As required in his job, he swiftly bid his young family farewell and reported back to camp.
After arriving at his station at Moi Barracks in Soy near Eldoret, he knew he was headed back to Somalia. Obwoge quickly assembled his team from the 9 Kenya Rifles Formation ready for the assignment.
He had a deputy as second in command and three lieutenants as platoon commanders to back him up.
Few days later, they were on their way to the frontline, through a stop over in Wajir. His main assignment was to relieve the previous team that was now spent and exhausted having been on the ground for a year.
He was then to plan how to cover new territory and advance the KDF march into enemy land.
It was the beginning of what would be the worst week by the Kenya Defence Forces (KDF) in the seven-year battle against Al Shabaab in Somalia, a week that survivors would rather forget.
There was nothing to doubt that he would deliver. At just 33, Major Obwoge was one of the first rising stars of the military. He was already being seen as an experienced soldier having been part of the team that conquered Kismayu a year earlier.

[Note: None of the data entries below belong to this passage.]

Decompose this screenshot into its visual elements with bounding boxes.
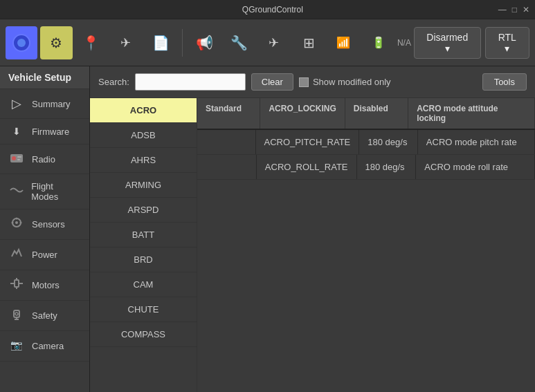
sidebar-item-label: Safety [32, 310, 57, 321]
pin-icon: 📍 [82, 35, 100, 51]
sidebar-item-label: Summary [32, 99, 71, 109]
search-input[interactable] [135, 73, 246, 91]
sidebar-item-camera[interactable]: 📷 Camera [0, 331, 89, 362]
safety-icon [8, 308, 25, 324]
param-list-item-adsb[interactable]: ADSB [90, 123, 197, 148]
search-bar: Search: Clear Show modified only Tools [90, 66, 535, 98]
row-description: ACRO mode roll rate [416, 155, 535, 179]
close-button[interactable]: ✕ [523, 5, 529, 15]
flight2-icon-button[interactable]: ✈ [258, 26, 290, 59]
plane-icon: ✈ [269, 35, 279, 50]
status-na: N/A [397, 38, 411, 48]
minimize-button[interactable]: — [498, 5, 507, 15]
svg-rect-11 [15, 280, 19, 287]
sidebar-item-summary[interactable]: ▷ Summary [0, 89, 89, 119]
grid-icon-button[interactable]: ⊞ [293, 26, 325, 59]
svg-point-3 [12, 156, 16, 160]
param-list-item-acro[interactable]: ACRO [90, 98, 197, 123]
summary-icon: ▷ [8, 96, 25, 111]
col-header-value: Disabled [345, 98, 408, 129]
rtl-button[interactable]: RTL ▾ [485, 27, 529, 59]
row-standard [197, 130, 256, 154]
map-icon-button[interactable]: 📍 [75, 26, 107, 59]
sidebar-item-label: Motors [32, 280, 60, 290]
document-icon-button[interactable]: 📄 [145, 26, 176, 59]
param-list-item-cam[interactable]: CAM [90, 272, 197, 297]
row-standard [197, 155, 257, 179]
show-modified-checkbox[interactable] [299, 77, 309, 87]
row-value: 180 deg/s [359, 130, 418, 154]
col-header-name: ACRO_LOCKING [260, 98, 345, 129]
svg-rect-5 [17, 159, 20, 160]
svg-point-1 [17, 39, 26, 47]
sidebar-header: Vehicle Setup [0, 66, 89, 89]
param-area: ACRO ADSB AHRS ARMING ARSPD BATT BRD CAM… [90, 98, 535, 392]
window-controls[interactable]: — □ ✕ [498, 5, 529, 15]
settings-icon-button[interactable]: ⚙ [40, 26, 72, 59]
sidebar-item-radio[interactable]: Radio [0, 144, 89, 174]
row-value: 180 deg/s [357, 155, 417, 179]
sidebar-item-safety[interactable]: Safety [0, 301, 89, 331]
sidebar-item-label: Power [32, 250, 57, 260]
flight-modes-icon [8, 184, 24, 200]
param-list-item-arming[interactable]: ARMING [90, 173, 197, 198]
signal-icon: 📶 [336, 36, 350, 49]
signal-icon-button[interactable]: 📶 [327, 26, 359, 59]
title-bar: QGroundControl — □ ✕ [0, 0, 535, 19]
toolbar-right: Disarmed ▾ RTL ▾ [414, 27, 529, 59]
sidebar: Vehicle Setup ▷ Summary ⬇ Firmware Radio [0, 66, 90, 392]
param-list-item-ahrs[interactable]: AHRS [90, 148, 197, 173]
param-list-item-batt[interactable]: BATT [90, 223, 197, 248]
battery-icon-button[interactable]: 🔋 [363, 26, 395, 59]
megaphone-icon-button[interactable]: 📢 [188, 26, 220, 59]
svg-point-7 [15, 221, 18, 224]
sidebar-item-sensors[interactable]: Sensors [0, 209, 89, 240]
show-modified-container: Show modified only [299, 77, 391, 87]
camera-icon: 📷 [8, 338, 25, 354]
flight-icon-button[interactable]: ✈ [110, 26, 142, 59]
tools-button[interactable]: Tools [482, 73, 527, 91]
toolbar-divider [182, 29, 183, 57]
param-table: Standard ACRO_LOCKING Disabled ACRO mode… [197, 98, 535, 392]
param-list-item-arspd[interactable]: ARSPD [90, 198, 197, 223]
disarmed-button[interactable]: Disarmed ▾ [414, 27, 481, 59]
svg-point-9 [20, 222, 22, 224]
sidebar-item-motors[interactable]: Motors [0, 270, 89, 301]
param-list-item-compass[interactable]: COMPASS [90, 322, 197, 347]
svg-rect-16 [14, 310, 19, 317]
row-name: ACRO_PITCH_RATE [256, 130, 360, 154]
param-table-header: Standard ACRO_LOCKING Disabled ACRO mode… [197, 98, 535, 130]
maximize-button[interactable]: □ [512, 5, 517, 15]
param-list-item-chute[interactable]: CHUTE [90, 297, 197, 322]
svg-text:📷: 📷 [10, 339, 23, 351]
app-icon-button[interactable] [6, 26, 37, 59]
table-row[interactable]: ACRO_ROLL_RATE 180 deg/s ACRO mode roll … [197, 155, 535, 180]
param-list-item-brd[interactable]: BRD [90, 248, 197, 272]
window-title: QGroundControl [47, 5, 498, 15]
sidebar-item-flight-modes[interactable]: Flight Modes [0, 174, 89, 209]
power-icon [8, 247, 25, 263]
main-toolbar: ⚙ 📍 ✈ 📄 📢 🔧 ✈ ⊞ 📶 🔋 N/A Disarmed ▾ RTL ▾ [0, 19, 535, 66]
svg-point-8 [16, 218, 18, 220]
svg-point-10 [12, 222, 14, 224]
table-row[interactable]: ACRO_PITCH_RATE 180 deg/s ACRO mode pitc… [197, 130, 535, 155]
sidebar-item-power[interactable]: Power [0, 240, 89, 270]
battery-icon: 🔋 [372, 36, 386, 49]
sidebar-item-label: Sensors [32, 219, 65, 230]
content-area: Search: Clear Show modified only Tools A… [90, 66, 535, 392]
clear-button[interactable]: Clear [251, 73, 293, 91]
col-header-description: ACRO mode attitude locking [408, 98, 535, 129]
document-icon: 📄 [152, 35, 170, 51]
wrench-icon: 🔧 [230, 35, 248, 51]
firmware-icon: ⬇ [8, 126, 25, 137]
sidebar-item-label: Firmware [32, 127, 69, 137]
radio-icon [8, 151, 25, 167]
sidebar-item-firmware[interactable]: ⬇ Firmware [0, 119, 89, 144]
motors-icon [8, 277, 25, 293]
row-name: ACRO_ROLL_RATE [257, 155, 357, 179]
sidebar-item-label: Radio [32, 154, 55, 165]
paper-plane-icon: ✈ [120, 35, 131, 50]
sidebar-item-label: Camera [32, 341, 64, 351]
wrench-icon-button[interactable]: 🔧 [224, 26, 255, 59]
param-list: ACRO ADSB AHRS ARMING ARSPD BATT BRD CAM… [90, 98, 197, 392]
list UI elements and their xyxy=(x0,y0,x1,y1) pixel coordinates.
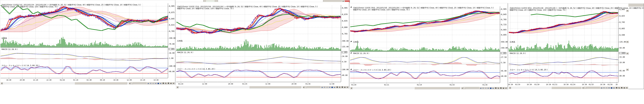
chart-canvas[interactable] xyxy=(0,0,175,85)
button-r[interactable]: R xyxy=(620,86,623,89)
scroll-first-icon[interactable]: ◄ xyxy=(147,82,149,84)
button-l[interactable]: L xyxy=(338,86,341,88)
stop-icon[interactable]: ■ xyxy=(610,86,613,89)
scrollbar-thumb[interactable] xyxy=(414,87,460,89)
zoom-slider-handle[interactable] xyxy=(132,82,133,84)
scrollbar-right-arrow[interactable]: ► xyxy=(303,86,305,88)
time-axis-label: 01/26 xyxy=(306,83,310,85)
pane-menu-button[interactable] xyxy=(626,41,629,43)
stoch-axis-label: 40.00 xyxy=(169,70,174,73)
scroll-first-icon[interactable]: ◄ xyxy=(321,86,323,88)
price-axis-label: 8,745 xyxy=(620,21,625,23)
volume-axis-label: 390.00 xyxy=(342,40,348,42)
pane-menu-button[interactable] xyxy=(626,68,629,71)
zoom-out-icon[interactable]: − xyxy=(484,87,487,89)
scroll-last-icon[interactable]: ► xyxy=(160,82,162,84)
volume-axis-label: 155.00 xyxy=(342,46,348,48)
zoom-slider[interactable] xyxy=(305,86,321,88)
scrollbar-left-arrow[interactable]: ◄ xyxy=(0,82,3,84)
scrollbar-thumb[interactable] xyxy=(552,86,581,89)
close-icon[interactable]: × xyxy=(505,87,507,89)
zoom-out-icon[interactable]: − xyxy=(152,82,154,84)
scrollbar-thumb[interactable] xyxy=(75,82,127,84)
scroll-last-icon[interactable]: ► xyxy=(492,87,494,89)
chart-scrollbar: ◄►◄＋−↔■►DLR⊕× xyxy=(350,87,507,89)
zoom-out-icon[interactable]: − xyxy=(326,86,328,88)
price-axis-label: 8,845 xyxy=(169,18,174,20)
zoom-slider-handle[interactable] xyxy=(585,87,586,89)
chart-legend-row2: 移動平均( Close, 20 ) 移動平均( Close, 150 ) 移動平… xyxy=(353,9,410,11)
chart-canvas[interactable] xyxy=(176,2,349,89)
button-d[interactable]: D xyxy=(494,87,497,89)
button-l[interactable]: L xyxy=(164,82,167,84)
close-icon[interactable]: × xyxy=(346,86,349,88)
scrollbar-thumb[interactable] xyxy=(249,86,301,88)
button-l[interactable]: L xyxy=(497,87,500,89)
scrollbar-track[interactable] xyxy=(3,82,129,84)
zoom-slider-handle[interactable] xyxy=(464,87,466,89)
fit-width-icon[interactable]: ↔ xyxy=(154,82,157,84)
scroll-first-icon[interactable]: ◄ xyxy=(600,86,603,89)
scroll-last-icon[interactable]: ► xyxy=(334,86,336,88)
stop-icon[interactable]: ■ xyxy=(490,87,492,89)
zoom-slider[interactable] xyxy=(584,86,600,89)
pane-menu-button[interactable] xyxy=(626,52,629,55)
stoch-axis-label: 40.00 xyxy=(501,75,506,77)
scrollbar-track[interactable] xyxy=(511,86,582,89)
button-d[interactable]: D xyxy=(162,82,164,84)
time-axis-label: 16 xyxy=(616,83,618,85)
stoch-axis-label: 95.00 xyxy=(620,70,625,72)
zoom-in-icon[interactable]: ＋ xyxy=(603,86,605,89)
arrow-nw-icon xyxy=(351,69,352,70)
scroll-last-icon[interactable]: ► xyxy=(613,86,615,89)
scrollbar-track[interactable] xyxy=(178,86,303,88)
scrollbar-right-arrow[interactable]: ► xyxy=(461,87,464,89)
zoom-in-icon[interactable]: ＋ xyxy=(323,86,326,88)
chart-canvas[interactable] xyxy=(508,4,628,89)
close-icon[interactable]: × xyxy=(626,86,628,89)
magnifier-icon[interactable]: ⊕ xyxy=(623,86,626,89)
zoom-slider[interactable] xyxy=(131,82,147,84)
zoom-in-icon[interactable]: ＋ xyxy=(482,87,484,89)
scrollbar-track[interactable] xyxy=(352,87,461,89)
magnifier-icon[interactable]: ⊕ xyxy=(170,82,172,84)
button-d[interactable]: D xyxy=(336,86,338,88)
button-d[interactable]: D xyxy=(615,86,618,89)
stop-icon[interactable]: ■ xyxy=(157,82,160,84)
volume-pane-label: 出来高 xyxy=(353,41,358,43)
magnifier-icon[interactable]: ⊕ xyxy=(344,86,346,88)
button-l[interactable]: L xyxy=(618,86,620,89)
zoom-slider-handle[interactable] xyxy=(306,86,307,88)
zoom-slider[interactable] xyxy=(464,87,479,89)
scrollbar-left-arrow[interactable]: ◄ xyxy=(509,86,511,89)
close-icon[interactable]: × xyxy=(172,82,175,84)
zoom-slider-line xyxy=(132,83,146,83)
scrollbar-right-arrow[interactable]: ► xyxy=(129,82,131,84)
chart-canvas[interactable] xyxy=(350,3,508,90)
scroll-first-icon[interactable]: ◄ xyxy=(479,87,482,89)
button-r[interactable]: R xyxy=(167,82,170,84)
chevron-down-icon xyxy=(627,53,628,54)
macd-pane-label: MACD( 12, 26, 9 ) xyxy=(353,52,369,54)
fit-width-icon[interactable]: ↔ xyxy=(328,86,331,88)
price-axis-label: 8,590 xyxy=(620,34,625,36)
time-axis-label: 01/21 xyxy=(552,83,557,85)
price-axis-label: 8,665 xyxy=(501,29,506,31)
scrollbar-right-arrow[interactable]: ► xyxy=(582,86,584,89)
time-axis-label: 16:30 xyxy=(582,83,587,85)
fit-width-icon[interactable]: ↔ xyxy=(487,87,490,89)
pane-menu-button[interactable] xyxy=(626,10,629,12)
price-axis-label: 8,825 xyxy=(620,15,625,17)
magnifier-icon[interactable]: ⊕ xyxy=(502,87,505,89)
zoom-out-icon[interactable]: − xyxy=(605,86,608,89)
price-axis-label: 8,785 xyxy=(169,30,174,32)
stoch-axis-label: 40.00 xyxy=(342,74,348,76)
zoom-in-icon[interactable]: ＋ xyxy=(149,82,152,84)
time-axis-label: 20:00 xyxy=(20,79,24,81)
button-r[interactable]: R xyxy=(341,86,344,88)
fit-width-icon[interactable]: ↔ xyxy=(608,86,610,89)
scrollbar-left-arrow[interactable]: ◄ xyxy=(176,86,178,88)
scrollbar-left-arrow[interactable]: ◄ xyxy=(350,87,352,89)
button-r[interactable]: R xyxy=(500,87,502,89)
stop-icon[interactable]: ■ xyxy=(331,86,334,88)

He knew the terrain, or was expected to.
“After he arrived, he called us and said he had arrived. They were attacked just one week later,” Elizabeth Obwoge, his mother, narrates at his home in Ogembo, Kisii County.
The ambush
The attack started at around 4am, January 15, 2016.
The previous day, the last soldiers from the Kenya trained Somali National Army (SNA), whose camp was located 600 meters away, had left. They disappeared as soon as they learnt of the magnitude of the imminent attack.
It is at the SNA camp that the first explosion went off. A decoy.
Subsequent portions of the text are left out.